Dietrich „Didi“ Mateschitz (* 20. Mai 1944 in Sankt Marein im Mürztal, Steiermark) ist ein österreichischer Unternehmer kroatischer Abstammung[1] und Milliardär. Er hält 49 Prozent der Anteile am Energy-Drink-Hersteller Red Bull GmbH.

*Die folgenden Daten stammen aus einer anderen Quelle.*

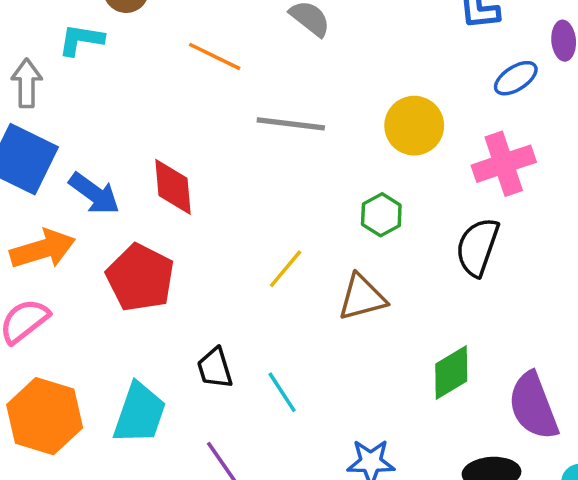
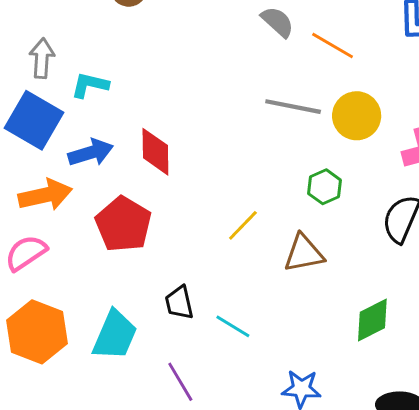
cyan L-shape: (81, 40) -> (90, 85), moved
orange line: (215, 56) -> (333, 46), moved
gray line: (291, 124) -> (293, 107), moved
blue arrow: (94, 194) -> (91, 153), turned -57
cyan line: (282, 392) -> (233, 326), turned -30

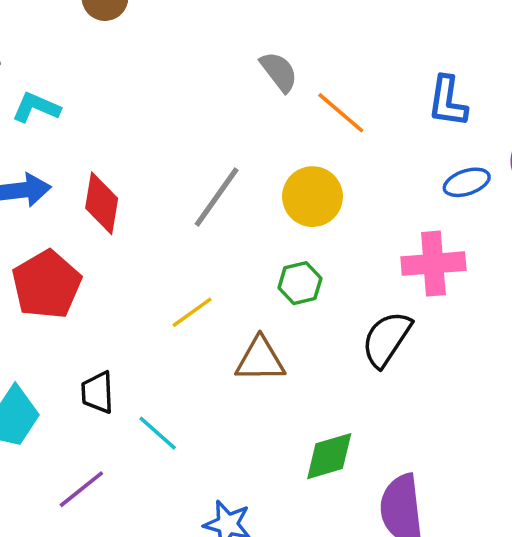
gray line: (293, 107) -> (217, 197), moved, turned -76
yellow circle: (357, 116) -> (312, 197), moved
purple line: (180, 382) -> (81, 489), turned 72

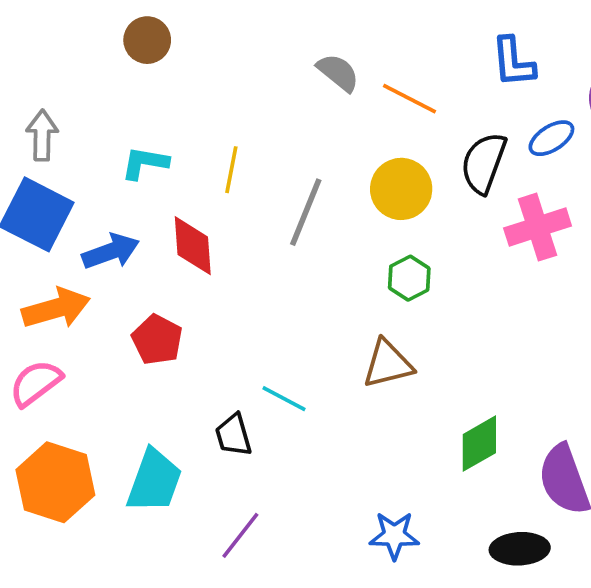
cyan L-shape: (36, 107) -> (145, 163), moved
red pentagon: (47, 285) -> (157, 340), size x0.7
yellow line: (192, 312) -> (231, 170), moved, turned -30
black semicircle: (387, 339) -> (484, 163), moved
cyan line: (158, 433) -> (284, 399), moved

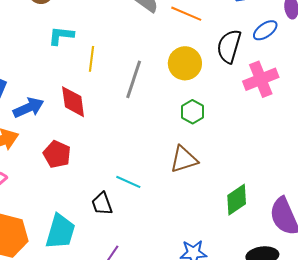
cyan L-shape: (145, 163) -> (61, 36), moved

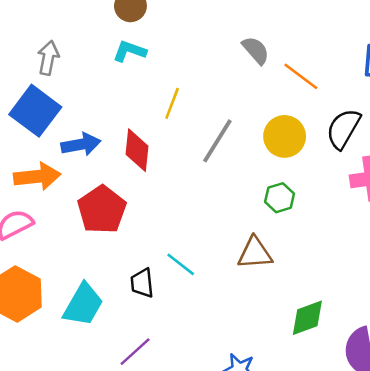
cyan L-shape: (61, 36) -> (130, 51), moved
red pentagon: (57, 154) -> (102, 210), size x1.4

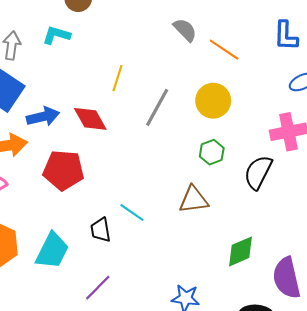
cyan L-shape: (130, 51) -> (56, 35), moved
black semicircle: (343, 129) -> (258, 172), moved
red diamond: (137, 150) -> (90, 119), turned -32
red pentagon: (102, 210) -> (63, 170), turned -30

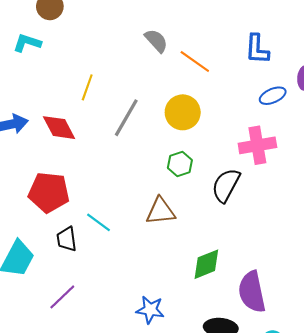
red pentagon: (63, 170) -> (49, 192), moved

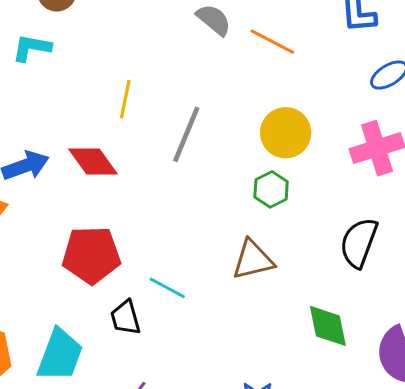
yellow circle: (183, 112) -> (286, 133), moved
black semicircle: (226, 185) -> (359, 243), moved
green diamond: (206, 264) -> (328, 326), turned -72

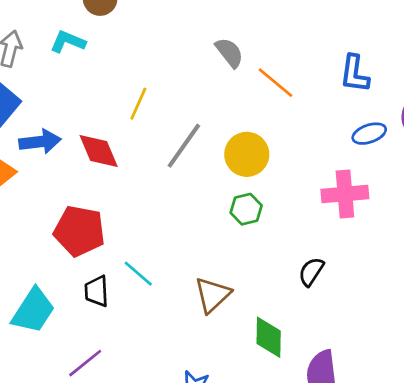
yellow circle: (286, 133) -> (247, 154), moved
black semicircle: (359, 243) -> (311, 272), size x0.7
brown triangle: (253, 260) -> (212, 295), moved, turned -42

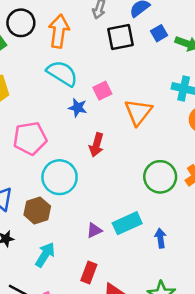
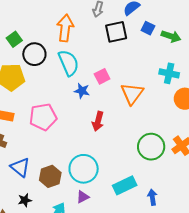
black circle: (21, 23) -> (34, 54), moved
blue square: (159, 33) -> (148, 28), turned -32
cyan semicircle: (62, 73) -> (69, 63), turned 36
cyan circle: (60, 177) -> (84, 169), moved
purple triangle: (94, 230) -> (83, 197), moved

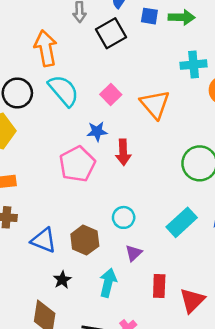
blue star: (82, 91) -> (97, 131), moved
pink pentagon: (43, 117) -> (77, 164), moved
cyan circle: (84, 169) -> (124, 217), size x0.6

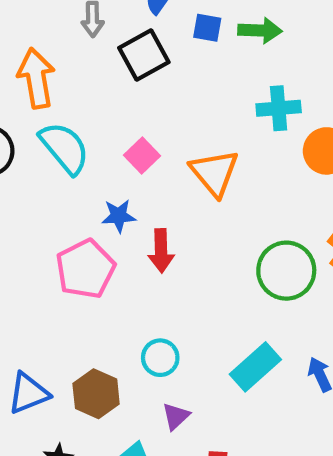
blue triangle: (44, 240) -> (28, 393), turned -44

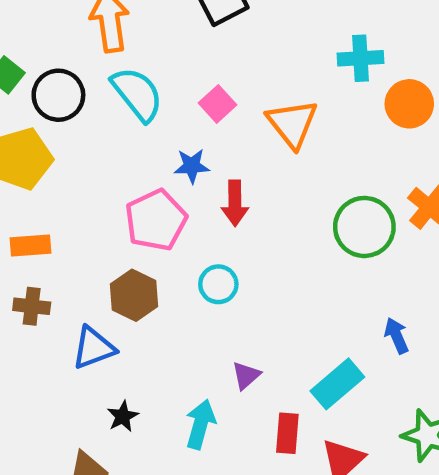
cyan circle: (160, 358) -> (218, 284), moved
cyan rectangle: (255, 367) -> (337, 384), moved
brown hexagon: (96, 394) -> (134, 295), moved

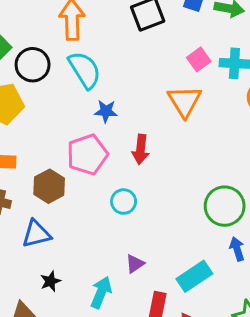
pink square: (217, 104) -> (199, 59), moved
blue star: (192, 166) -> (106, 111), moved
green circle: (364, 227) -> (225, 206), moved
brown hexagon: (134, 295) -> (49, 186), moved

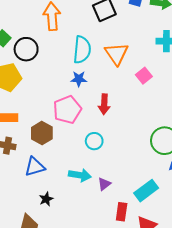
pink square: (199, 59) -> (144, 76), moved
cyan semicircle: (85, 70) -> (82, 50), moved, turned 40
orange triangle: (185, 101) -> (116, 54), moved
cyan arrow: (101, 292) -> (80, 175), moved, turned 80

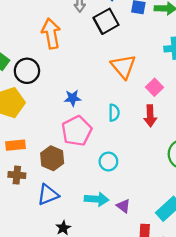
cyan semicircle: (82, 50) -> (114, 113), moved, size x0.6
blue star: (79, 79) -> (73, 98), moved
red arrow: (104, 104) -> (150, 116), moved
purple triangle: (104, 184) -> (123, 206), turned -40

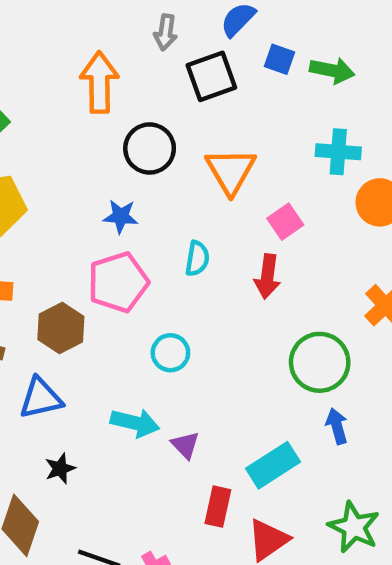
black circle: (27, 71) -> (150, 149), moved

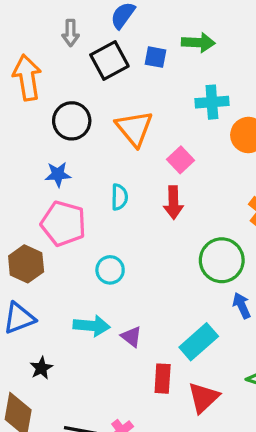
blue square: (280, 59) -> (156, 57), moved
pink pentagon: (118, 282) -> (63, 223), turned -30

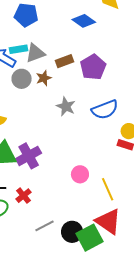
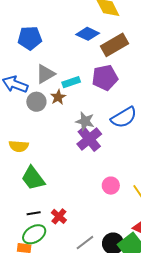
cyan rectangle: (19, 49) -> (71, 82), moved
brown rectangle: (65, 61) -> (114, 45), moved, size x1.5
purple pentagon: (93, 67) -> (105, 78), turned 30
purple cross: (29, 156) -> (89, 139), moved

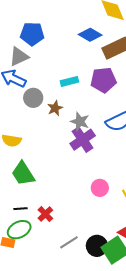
gray triangle: (45, 74) -> (19, 57), moved
brown star: (58, 97) -> (55, 108), moved

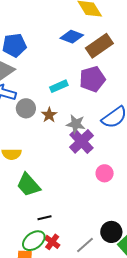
pink circle: (100, 188) -> (105, 173), moved
black line: (20, 209) -> (44, 218), moved
red cross: (45, 214) -> (52, 242), moved
black circle: (97, 246) -> (111, 232), moved

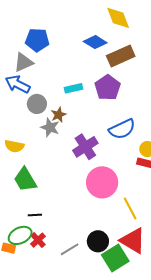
purple pentagon: (92, 79) -> (108, 88), turned -30
gray star: (76, 124) -> (50, 127), moved
pink circle: (105, 173) -> (102, 182), size x1.8

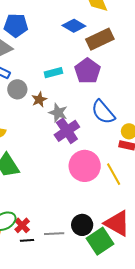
gray star: (50, 127) -> (58, 113), moved
blue semicircle: (122, 129) -> (103, 112), turned 76
yellow line: (130, 208) -> (114, 174), moved
black line: (35, 215) -> (27, 240), moved
gray line: (70, 249) -> (54, 234), turned 30

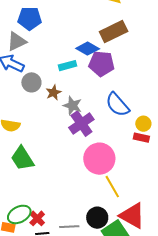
blue diamond: (74, 26) -> (88, 49), moved
purple pentagon: (87, 71) -> (102, 64), turned -30
yellow line: (114, 174) -> (112, 187), moved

Mateschitz ist Absolvent der Hochschule für Welthandel in Wien. Danach war er unter anderem für Jacobs Kaffee und den Zahnpastahersteller Blendax im Marketing tätig. 1984 gründete er zusammen mit seinen thailändischen Partnern Chaleo und Chalerm Yoovidhya die Red Bull GmbH. Nach einer Abwandlung der Rezeptur des thailändischen Krating Daeng und der Entwicklung eines Marketingkonzepts wurde Red Bull 1987 im Markt eingeführt. In der Folgezeit wurde das Erfrischungsgetränk zum Weltmarktführer bei Energy-Drinks. Red Bull ist die bekannteste österreichische Weltmarke.
Über das Privatleben von Dietrich Mateschitz ist wenig bekannt. Er hat einen 1993 geborenen Sohn.[2] Er lässt über sich verbreiten, dass er täglich mehr als fünf Energy-Drinks konsumiert.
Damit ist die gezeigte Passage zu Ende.